A aprovação dessa emenda proporcionará alguma segurança ao presidente e a seus ministros econômicos no começo da próxima gestão, talvez beneficiando também a atual equipe de governo. Mas o problema básico permanecerá sem solução e continuará assombrando os governantes. Para uma solução duradoura será preciso passar a limpo o sistema fiscal e tornar de fato administráveis as contas públicas.
A ambição da equipe de governo, neste momento, é mais modesta. O objetivo imediato é criar alguma segurança para a administração no futuro próximo, talvez a partir deste ano. O cumprimento de todas as normas fiscais será possível, mas muito complicado, neste final de mandato do presidente Michel Temer. Manter o déficit primário (isto é, sem juros) no limite de R$ 159 bilhões é apenas parte do desafio. Será igualmente preciso respeitar o teto do gasto orçamentário, fixado com base na inflação do ano anterior, estimada em cerca de 3%.

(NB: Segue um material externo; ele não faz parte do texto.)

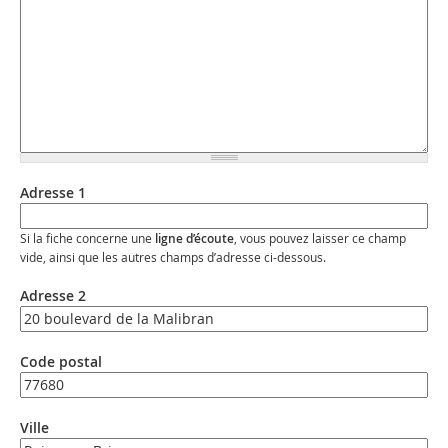
Adresse 1
Si la fiche concerne une
ligne d’écoute
, vous pouvez laisser ce champ
vide, ainsi que les autres champs d’adresse ci-dessous.
Adresse 2
Code postal
Ville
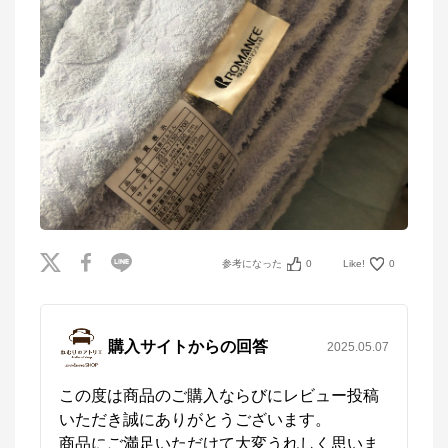
参考になった
0
Like!
0
購入サイトからの回答
2025.05.07
この度は商品のご購入ならびにレビュー投稿
いただき誠にありがとうございます。

商品にご満足いただけて大変うれしく思いま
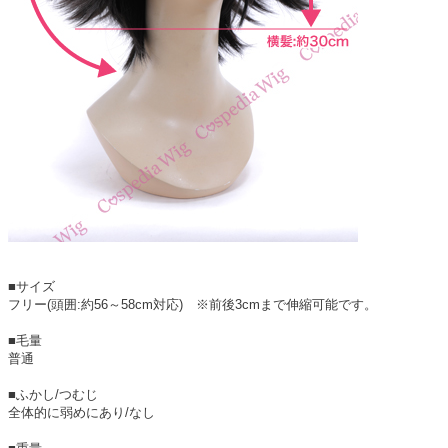
■サイズ
フリー(頭囲:約56～58cm対応) ※前後3cmまで伸縮可能です。
■毛量
普通
■ふかし/つむじ
全体的に弱めにあり/なし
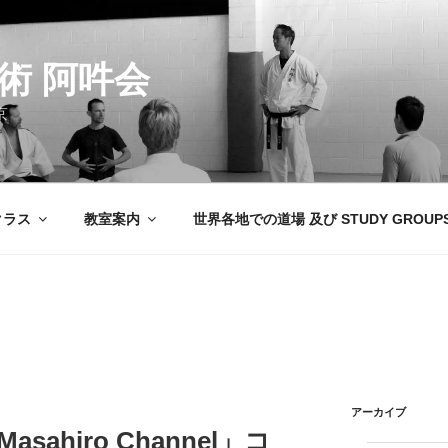
術 阿吽会
京
クラス
教室案内
世界各地での道場 及び STUDY GROUP
アーカイブ
Masahiro Channel」コ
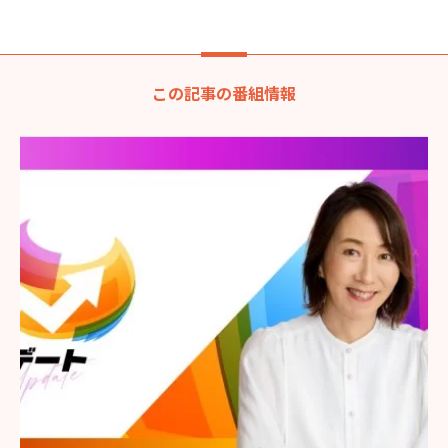
この記事の番組情報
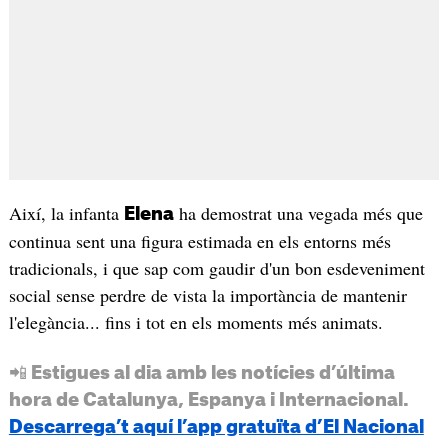
Així, la infanta
ha demostrat una vegada més que
Elena
continua sent una figura estimada en els entorns més
tradicionals, i que sap com gaudir d'un bon esdeveniment
social sense perdre de vista la importància de mantenir
l'elegància... fins i tot en els moments més animats.
📲 Estigues al dia amb les notícies d’última
hora de Catalunya, Espanya i Internacional.
Descarrega’t aquí l’app gratuïta d’El Nacional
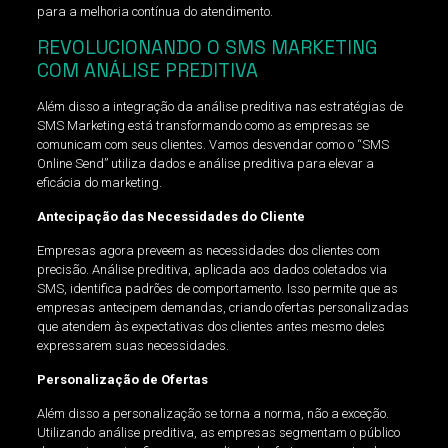
para a melhoria contínua do atendimento.
REVOLUCIONANDO O SMS MARKETING
COM ANÁLISE PREDITIVA
Além disso a integração da análise preditiva nas estratégias de
SMS Marketing está transformando como as empresas se
comunicam com seus clientes. Vamos desvendar como o “SMS
Online Send” utiliza dados e análise preditiva para elevar a
eficácia do marketing.
Antecipação das Necessidades do Cliente
Empresas agora preveem as necessidades dos clientes com
precisão. Análise preditiva, aplicada aos dados coletados via
SMS, identifica padrões de comportamento. Isso permite que as
empresas antecipem demandas, criando ofertas personalizadas
que atendem às expectativas dos clientes antes mesmo deles
expressarem suas necessidades.
Personalização de Ofertas
Além disso a personalização se torna a norma, não a exceção.
Utilizando análise preditiva, as empresas segmentam o público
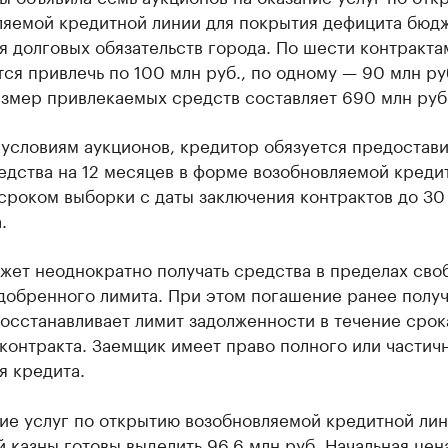
ляемой кредитной линии для покрытия дефицита бюдж
 долговых обязательств города. По шести контракта
ся привлечь по 100 млн руб., по одному — 90 млн ру
змер привлекаемых средств составляет 690 млн руб
условиям аукционов, кредитор обязуется предостави
едства на 12 месяцев в форме возобновляемой креди
сроком выборки с даты заключения контрактов до 30
.
жет неоднократно получать средства в пределах сво
одобренного лимита. При этом погашение ранее полу
осстанавливает лимит задолженности в течение срок
контракта. Заемщик имеет право полного или частич
я кредита.
ие услуг по открытию возобновляемой кредитной лин
 казны готовы выделить 96,6 млн руб. Начальная цен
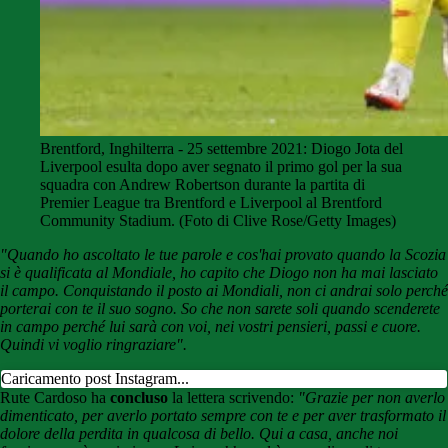
Brentford, Inghilterra - 25 settembre 2021: Diogo Jota del
Liverpool esulta dopo aver segnato il primo gol per la sua
squadra con Andrew Robertson durante la partita di
Premier League tra Brentford e Liverpool al Brentford
Community Stadium. (Foto di Clive Rose/Getty Images)
"Quando ho ascoltato le tue parole e cos'hai provato quando la Scozia
si è qualificata al Mondiale, ho capito che Diogo non ha mai lasciato
il campo. Conquistando il posto ai Mondiali, non ci andrai solo perché
porterai con te il suo sogno. So che non sarete soli quando scenderete
in campo perché lui sarà con voi, nei vostri pensieri, passi e cuore.
Quindi vi voglio ringraziare".
Caricamento post Instagram...
Rute Cardoso ha
concluso
la lettera scrivendo:
"Grazie per non averlo
dimenticato, per averlo portato sempre con te e per aver trasformato il
dolore della perdita in qualcosa di bello. Qui a casa, anche noi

Se o balanço de 2018 for fechado sem violação da meta ou do teto, ainda restará um desafio assustador para o presidente eleito neste ano. Na pior hipótese, por enquanto muito provável, ele assumirá, ao vestir a faixa presidencial, o risco nada desprezível de um processo de impeachment. Se Temer completar a travessia de 2018 sem um desastre fiscal, isso de nenhum modo garantirá segurança ao novo chefe de governo. As avaliações correntes na área econômica, em Brasília, apontam para uma transição muito difícil.
O espaço para cortes orçamentários diminuiu no ano passado e continuará diminuindo rapidamente, porque a margem de escolha do governo é cada vez menor. Os gastos obrigatórios têm crescido mais que a receita líquida do governo central, como têm mostrado mês após mês os números do Tesouro. Esse descompasso continuará, até um final desastroso, se os defeitos estruturais das contas públicas forem mantidos.
Dentre os gastos obrigatórios sobressaem, obviamente, os benefícios previdenciários, detalhe também confirmado, de forma regular, em cada balanço financeiro do governo central. Sem a reforma do sistema, o desarranjo fiscal inevitavelmente continuará a crescer. Basta examinar as projeções demográficas para entender facilmente esse ponto.
Mas os problemas estruturais vão além da Previdência. O conjunto das contas públicas é muito rígido. Vinculações de verbas para educação e saúde comprometem recursos de forma irracional, prejudicando a gestão financeira e abrindo espaço para desperdício e para desvios. Regras pouco flexíveis dificultam também a administração e o bom aproveitamento do pessoal, gerando perdas enormes.
Ao discutir a suspensão temporária da regra de ouro, a equipe econômica dá preferência à solução mais simples para o problema imediato. A alternativa prevista na Constituição seria pedir waiver, ou perdão, para cada descumprimento de norma. Seria necessária maioria absoluta para o perdão. A emenda em estudo seria, segundo se argumenta, o caminho mais fácil.
A discussão mais ampla dessa proposta deverá ocorrer quando os congressistas voltarem do recesso. Mas o problema básico permanecerá intocado, é preciso insistir, enquanto ficarem sem solução as principais distorções. A discussão sobre como tratar a regra de ouro evidencia, mais uma vez, a importância da reforma previdenciária e das mudanças estruturais no Orçamento.